Tadej Pogacar no se cansa de ser Tadej Pogacar. Después de su victoria en el Tour, se habló y se especuló mucho sobre su cansancio físico y mental. Descansó, renunció a La Vuelta y se centró en el Mundial de Ruanda. Y este domingo volvió a exhibirse en un escenario durísimo. Remco Evenepoel fue segundo y Ben Healy tercero.
Además, este segundo maillot arcoiris consecutivo, tras el logrado hace un año en Zurich, ha tenido un especial sabor a venganza, después de que Evenepoel lo doblase la semana pasada en la prueba contra el crono. El flamenco, por contra, llegaba con ganas de doblete pero a lo largo de la prueba tuvo tanto momentos brillantes como desconexiones absolutas que, frente a Pogacar, son demoledoras.
El control siempre estuvo sobre el pelotón, donde la selección eslovena llevó el peso de la carrera.

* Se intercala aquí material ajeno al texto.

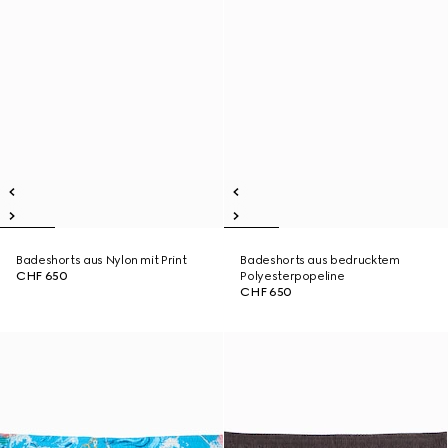
Badeshorts aus Nylon mit Print
Badeshorts aus bedrucktem
CHF 650
Polyesterpopeline
CHF 650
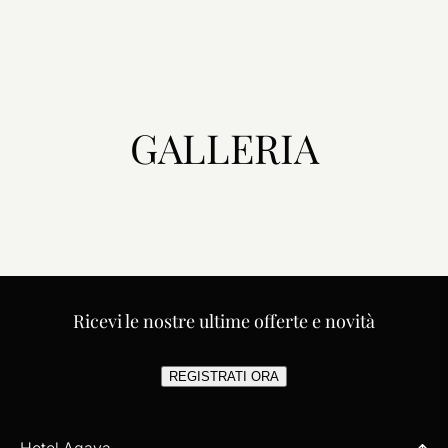
GALLERIA
Ricevi le nostre ultime offerte e novità
REGISTRATI ORA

En estas pruebas duras y tan largas, la de ayer tenía 267 kilómetros, los ciclistas suelen quedarse sin compañeros lejos de meta y controlar el gallinero es complicado. Así que Pogacar optó, como en muchas otras ocasiones, por esa máxima que dice que la mejor defensa es un buen ataque.
Así, en el Monte Kigali aceleró. Hace un año la gesta de Pogacar, atacando a 100 kilómetros de meta, fue calificada de «inigualable» e «insuperable». Pues bien, estas palabras no están en el volabulario del esloveno. A su rueda saltó Juan Ayuso, mientras que Evenepoel levantó el pie. Tampoco Ayuso pudo aguantar demasiado, al tiempo que Isaac del Toro lograba entrar desde atrás. Dos compañeros en UAE y amigos que se entendieron a la perfección mientras las fuerzas acompañaron.
PELEA POR EL PODIO
A 66 kilómetros, en la subida de Kigali Golf, Del Toro, que ya había mostrado debilidad en la subida anterior, dijo basta. El esloveno había tratado de ayudar a su rival hoy, pero compañero de equipo en UAE a alcanzar una medalla, pero llegó un momento en el que el mexicano no pudo más.
Por detrás, Evenepoel volvió a entrar en carrera, pero la diferencia ya superaba el minuto. El flamenco formó un quinteto de mucha calidad junto a Mattias Skjelmose, Tom Pidcock, Jai Hindley y Ben Healy en persecución. Se entendieron durante muchos kilómetros, pero las fuerzas también desaparecieron aquí. Hindley cedió en primer lugar, y poco más duró Pidcock.
Pogacar era inalcanzable y en la lucha por la plata y el bronce sobraba uno. Por detrás ya no eran una amenaza y los relevos dejaron de ser efectivos. Así, a 20 de meta, Evenepoel atacó en busca de la segunda plaza, sin respuesta por parte de sus rivales. Y finalmente, Ben Healy rompió a Skjelmose en la penúltima subida del día.
Los ciclistas llegaron de uno en uno y con unas diferencias más propias de hace muchas décadas (Tom Skujins, quinto, cruzó la meta a más de seis minutos y medio).
El ciclismo de esta década se corre a ritmo de Tadej Pogacar. Y esa velocidad solo la tiene él, que ya solo corre para saber hasta dónde puede ampliar su leyenda.